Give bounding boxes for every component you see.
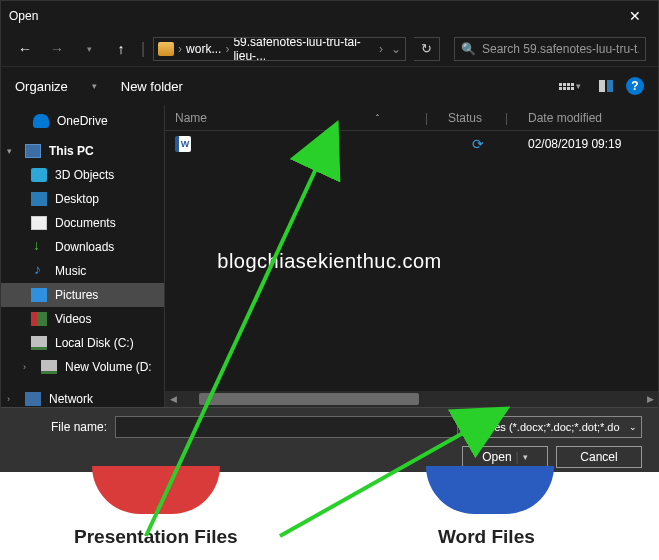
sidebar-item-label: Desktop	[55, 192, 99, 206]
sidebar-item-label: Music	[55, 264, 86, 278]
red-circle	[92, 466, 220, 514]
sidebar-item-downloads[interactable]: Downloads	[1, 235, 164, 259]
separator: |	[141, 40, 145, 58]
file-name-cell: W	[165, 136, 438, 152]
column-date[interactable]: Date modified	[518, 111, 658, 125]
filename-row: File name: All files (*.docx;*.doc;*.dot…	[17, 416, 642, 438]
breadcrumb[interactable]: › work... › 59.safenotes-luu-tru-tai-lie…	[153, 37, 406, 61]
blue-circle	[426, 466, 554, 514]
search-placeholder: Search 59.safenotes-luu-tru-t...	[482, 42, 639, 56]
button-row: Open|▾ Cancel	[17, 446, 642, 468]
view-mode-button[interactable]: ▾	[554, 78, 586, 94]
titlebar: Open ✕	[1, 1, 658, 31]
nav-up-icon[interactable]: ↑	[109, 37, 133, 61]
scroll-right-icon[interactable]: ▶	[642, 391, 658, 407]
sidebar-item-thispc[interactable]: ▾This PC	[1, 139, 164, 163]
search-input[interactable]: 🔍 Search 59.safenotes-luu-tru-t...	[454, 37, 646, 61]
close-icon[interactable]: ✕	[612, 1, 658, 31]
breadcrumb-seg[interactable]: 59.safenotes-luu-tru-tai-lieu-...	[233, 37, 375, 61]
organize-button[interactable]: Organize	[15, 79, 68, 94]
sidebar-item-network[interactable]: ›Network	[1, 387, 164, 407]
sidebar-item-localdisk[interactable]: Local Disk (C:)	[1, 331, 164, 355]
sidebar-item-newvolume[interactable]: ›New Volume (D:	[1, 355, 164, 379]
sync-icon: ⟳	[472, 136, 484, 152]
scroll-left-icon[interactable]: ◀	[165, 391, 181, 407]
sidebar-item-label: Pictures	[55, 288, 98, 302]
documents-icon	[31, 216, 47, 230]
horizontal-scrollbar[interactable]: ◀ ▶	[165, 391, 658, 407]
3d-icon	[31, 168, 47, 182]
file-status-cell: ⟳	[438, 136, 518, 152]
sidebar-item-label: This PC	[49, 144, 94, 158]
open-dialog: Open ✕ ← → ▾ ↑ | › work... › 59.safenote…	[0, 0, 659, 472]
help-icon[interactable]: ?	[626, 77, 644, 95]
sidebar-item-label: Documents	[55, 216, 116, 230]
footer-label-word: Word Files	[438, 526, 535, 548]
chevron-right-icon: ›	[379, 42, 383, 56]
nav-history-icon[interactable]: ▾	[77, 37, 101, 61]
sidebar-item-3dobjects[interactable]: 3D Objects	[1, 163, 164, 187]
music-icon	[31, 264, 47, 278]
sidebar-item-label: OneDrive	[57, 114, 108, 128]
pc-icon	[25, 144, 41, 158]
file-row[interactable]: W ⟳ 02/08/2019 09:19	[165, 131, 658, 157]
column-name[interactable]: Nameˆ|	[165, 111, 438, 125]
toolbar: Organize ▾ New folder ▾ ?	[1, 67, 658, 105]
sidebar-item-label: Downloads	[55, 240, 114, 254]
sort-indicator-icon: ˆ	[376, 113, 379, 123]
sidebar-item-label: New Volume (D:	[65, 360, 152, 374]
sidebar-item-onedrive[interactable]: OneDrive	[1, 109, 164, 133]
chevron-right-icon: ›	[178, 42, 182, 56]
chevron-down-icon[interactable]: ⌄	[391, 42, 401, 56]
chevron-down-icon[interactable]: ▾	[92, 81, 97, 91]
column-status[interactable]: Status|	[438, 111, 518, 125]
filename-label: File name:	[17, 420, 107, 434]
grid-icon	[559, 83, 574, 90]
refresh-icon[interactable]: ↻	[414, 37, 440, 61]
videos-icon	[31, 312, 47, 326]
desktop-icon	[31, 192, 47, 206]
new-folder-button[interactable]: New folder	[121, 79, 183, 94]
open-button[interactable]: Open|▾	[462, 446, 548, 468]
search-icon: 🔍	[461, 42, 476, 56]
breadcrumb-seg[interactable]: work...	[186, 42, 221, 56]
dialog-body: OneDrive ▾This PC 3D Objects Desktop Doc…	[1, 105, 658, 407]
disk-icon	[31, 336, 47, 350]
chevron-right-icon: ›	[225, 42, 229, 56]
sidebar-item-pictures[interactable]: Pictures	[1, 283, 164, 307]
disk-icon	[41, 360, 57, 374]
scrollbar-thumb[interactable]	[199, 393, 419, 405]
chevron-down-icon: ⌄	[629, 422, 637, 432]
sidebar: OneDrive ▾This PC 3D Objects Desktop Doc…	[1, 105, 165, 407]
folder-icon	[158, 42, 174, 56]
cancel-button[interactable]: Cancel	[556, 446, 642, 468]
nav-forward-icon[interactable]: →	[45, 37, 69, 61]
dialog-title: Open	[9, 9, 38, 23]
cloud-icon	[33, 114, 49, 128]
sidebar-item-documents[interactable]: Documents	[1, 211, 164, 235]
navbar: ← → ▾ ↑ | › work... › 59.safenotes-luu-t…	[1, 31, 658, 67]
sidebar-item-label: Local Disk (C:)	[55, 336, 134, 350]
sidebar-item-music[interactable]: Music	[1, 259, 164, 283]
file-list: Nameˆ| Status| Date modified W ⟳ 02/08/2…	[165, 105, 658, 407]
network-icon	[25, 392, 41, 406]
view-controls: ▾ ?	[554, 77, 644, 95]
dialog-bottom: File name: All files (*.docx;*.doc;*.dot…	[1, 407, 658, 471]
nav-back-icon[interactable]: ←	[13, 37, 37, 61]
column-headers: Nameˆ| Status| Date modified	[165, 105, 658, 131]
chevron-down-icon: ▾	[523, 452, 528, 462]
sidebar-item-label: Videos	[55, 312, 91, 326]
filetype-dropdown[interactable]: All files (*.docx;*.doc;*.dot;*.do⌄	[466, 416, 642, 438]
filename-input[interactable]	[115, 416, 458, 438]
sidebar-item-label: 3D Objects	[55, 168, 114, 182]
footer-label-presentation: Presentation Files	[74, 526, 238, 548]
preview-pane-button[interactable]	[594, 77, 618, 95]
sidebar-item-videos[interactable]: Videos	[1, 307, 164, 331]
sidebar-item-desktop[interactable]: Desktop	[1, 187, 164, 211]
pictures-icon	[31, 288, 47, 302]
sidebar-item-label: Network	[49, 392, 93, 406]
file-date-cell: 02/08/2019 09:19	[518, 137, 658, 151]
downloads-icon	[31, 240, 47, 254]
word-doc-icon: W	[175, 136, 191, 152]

_____

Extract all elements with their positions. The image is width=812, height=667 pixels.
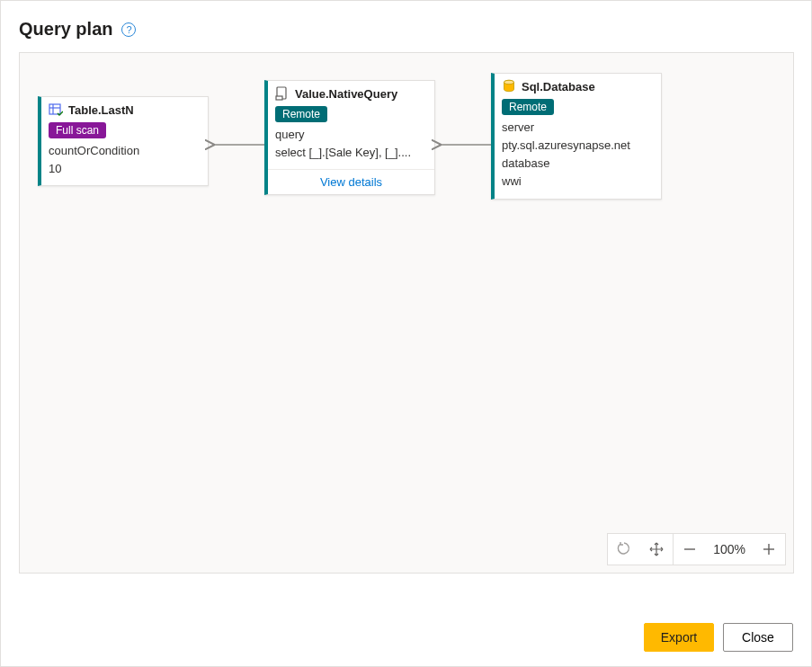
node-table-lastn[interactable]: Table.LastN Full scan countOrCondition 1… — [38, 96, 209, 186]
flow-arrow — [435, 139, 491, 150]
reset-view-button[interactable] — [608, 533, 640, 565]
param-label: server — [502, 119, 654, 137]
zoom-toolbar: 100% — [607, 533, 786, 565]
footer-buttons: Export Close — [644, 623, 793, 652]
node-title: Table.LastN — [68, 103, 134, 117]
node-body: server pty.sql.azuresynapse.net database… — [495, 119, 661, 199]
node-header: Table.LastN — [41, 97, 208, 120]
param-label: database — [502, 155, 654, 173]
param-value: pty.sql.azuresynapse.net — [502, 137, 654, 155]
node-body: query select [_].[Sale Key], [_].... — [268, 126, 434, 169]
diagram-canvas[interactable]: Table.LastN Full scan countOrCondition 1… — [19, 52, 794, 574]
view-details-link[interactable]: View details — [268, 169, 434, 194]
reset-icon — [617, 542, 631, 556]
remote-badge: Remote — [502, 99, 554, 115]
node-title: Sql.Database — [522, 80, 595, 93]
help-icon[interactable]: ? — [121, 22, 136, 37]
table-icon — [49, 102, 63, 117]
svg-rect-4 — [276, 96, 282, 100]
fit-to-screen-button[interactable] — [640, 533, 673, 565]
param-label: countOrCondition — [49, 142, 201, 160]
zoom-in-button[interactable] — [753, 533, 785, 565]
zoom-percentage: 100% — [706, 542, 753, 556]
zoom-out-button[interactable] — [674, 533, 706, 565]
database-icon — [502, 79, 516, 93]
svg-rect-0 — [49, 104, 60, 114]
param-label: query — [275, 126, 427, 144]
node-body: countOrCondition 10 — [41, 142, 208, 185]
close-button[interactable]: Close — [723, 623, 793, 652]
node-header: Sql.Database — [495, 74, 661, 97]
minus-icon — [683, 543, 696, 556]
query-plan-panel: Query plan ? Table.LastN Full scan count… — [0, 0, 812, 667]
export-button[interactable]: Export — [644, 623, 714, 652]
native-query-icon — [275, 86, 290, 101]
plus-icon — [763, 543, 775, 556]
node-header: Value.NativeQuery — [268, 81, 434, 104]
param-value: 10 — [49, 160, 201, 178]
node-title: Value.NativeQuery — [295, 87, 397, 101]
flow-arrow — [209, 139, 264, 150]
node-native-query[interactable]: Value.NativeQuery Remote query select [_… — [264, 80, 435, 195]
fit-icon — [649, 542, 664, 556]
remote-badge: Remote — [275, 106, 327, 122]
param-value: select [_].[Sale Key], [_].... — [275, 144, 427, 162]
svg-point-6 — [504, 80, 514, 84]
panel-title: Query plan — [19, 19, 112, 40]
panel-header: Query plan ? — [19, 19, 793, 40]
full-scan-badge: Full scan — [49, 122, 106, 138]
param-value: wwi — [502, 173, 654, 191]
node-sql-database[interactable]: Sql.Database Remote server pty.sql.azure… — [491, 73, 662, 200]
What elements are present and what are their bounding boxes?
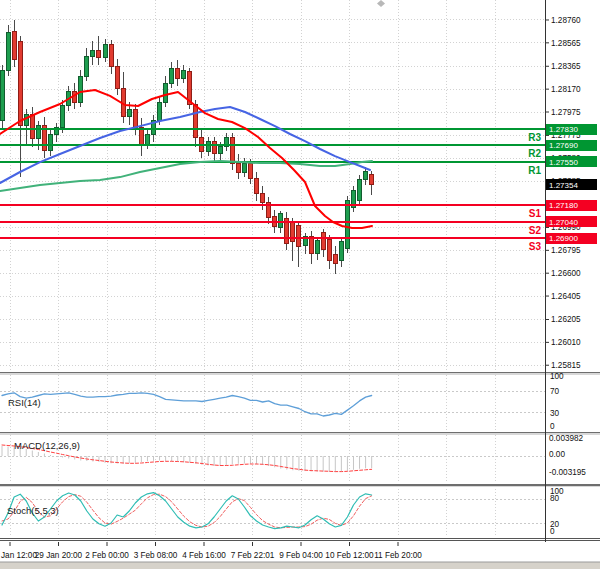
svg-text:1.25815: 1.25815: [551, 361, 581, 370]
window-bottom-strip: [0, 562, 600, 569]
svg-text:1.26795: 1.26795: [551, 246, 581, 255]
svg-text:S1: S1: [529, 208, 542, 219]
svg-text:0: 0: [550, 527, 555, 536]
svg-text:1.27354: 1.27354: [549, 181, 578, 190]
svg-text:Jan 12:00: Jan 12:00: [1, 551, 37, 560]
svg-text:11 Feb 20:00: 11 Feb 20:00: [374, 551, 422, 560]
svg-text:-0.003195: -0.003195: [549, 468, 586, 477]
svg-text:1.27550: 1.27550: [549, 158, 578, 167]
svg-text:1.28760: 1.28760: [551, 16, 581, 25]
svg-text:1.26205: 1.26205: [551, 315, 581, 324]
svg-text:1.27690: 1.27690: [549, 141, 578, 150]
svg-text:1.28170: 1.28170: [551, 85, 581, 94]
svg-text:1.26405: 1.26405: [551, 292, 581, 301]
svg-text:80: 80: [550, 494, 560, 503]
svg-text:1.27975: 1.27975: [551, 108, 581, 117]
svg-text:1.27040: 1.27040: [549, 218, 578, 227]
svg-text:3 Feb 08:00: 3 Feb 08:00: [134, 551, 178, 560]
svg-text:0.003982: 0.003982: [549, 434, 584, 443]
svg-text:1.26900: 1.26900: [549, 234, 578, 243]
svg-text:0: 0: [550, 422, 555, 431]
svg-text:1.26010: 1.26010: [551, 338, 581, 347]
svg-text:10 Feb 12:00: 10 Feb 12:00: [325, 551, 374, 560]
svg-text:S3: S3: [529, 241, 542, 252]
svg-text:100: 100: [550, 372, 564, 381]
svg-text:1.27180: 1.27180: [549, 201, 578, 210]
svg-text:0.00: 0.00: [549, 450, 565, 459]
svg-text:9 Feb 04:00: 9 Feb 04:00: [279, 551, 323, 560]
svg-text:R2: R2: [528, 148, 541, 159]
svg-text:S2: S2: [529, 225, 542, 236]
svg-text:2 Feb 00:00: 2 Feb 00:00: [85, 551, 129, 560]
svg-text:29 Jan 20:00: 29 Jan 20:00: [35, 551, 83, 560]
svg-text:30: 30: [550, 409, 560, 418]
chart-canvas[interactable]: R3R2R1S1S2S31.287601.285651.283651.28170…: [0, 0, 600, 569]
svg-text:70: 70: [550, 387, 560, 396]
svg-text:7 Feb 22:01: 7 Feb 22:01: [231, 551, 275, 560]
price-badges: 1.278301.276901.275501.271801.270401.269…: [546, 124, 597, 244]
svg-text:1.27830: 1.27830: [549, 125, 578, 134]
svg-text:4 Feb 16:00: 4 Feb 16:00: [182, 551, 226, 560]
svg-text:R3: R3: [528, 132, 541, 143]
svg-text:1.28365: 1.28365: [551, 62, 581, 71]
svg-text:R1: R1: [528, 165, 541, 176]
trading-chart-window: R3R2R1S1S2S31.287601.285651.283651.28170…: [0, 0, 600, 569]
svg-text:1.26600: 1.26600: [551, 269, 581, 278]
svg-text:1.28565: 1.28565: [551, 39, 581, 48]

_____

* Assignment
Would you please copy each line of the listing that contains the word "chevron"?

* Response below
chevron-right-icon: ›	[379, 42, 383, 56]
chevron-right-icon: ›	[178, 42, 182, 56]
chevron-down-icon[interactable]: ⌄	[391, 42, 401, 56]
chevron-down-icon[interactable]: ▾	[92, 81, 97, 91]
chevron-right-icon: ›	[225, 42, 229, 56]
chevron-down-icon: ⌄	[629, 422, 637, 432]
chevron-down-icon: ▾	[523, 452, 528, 462]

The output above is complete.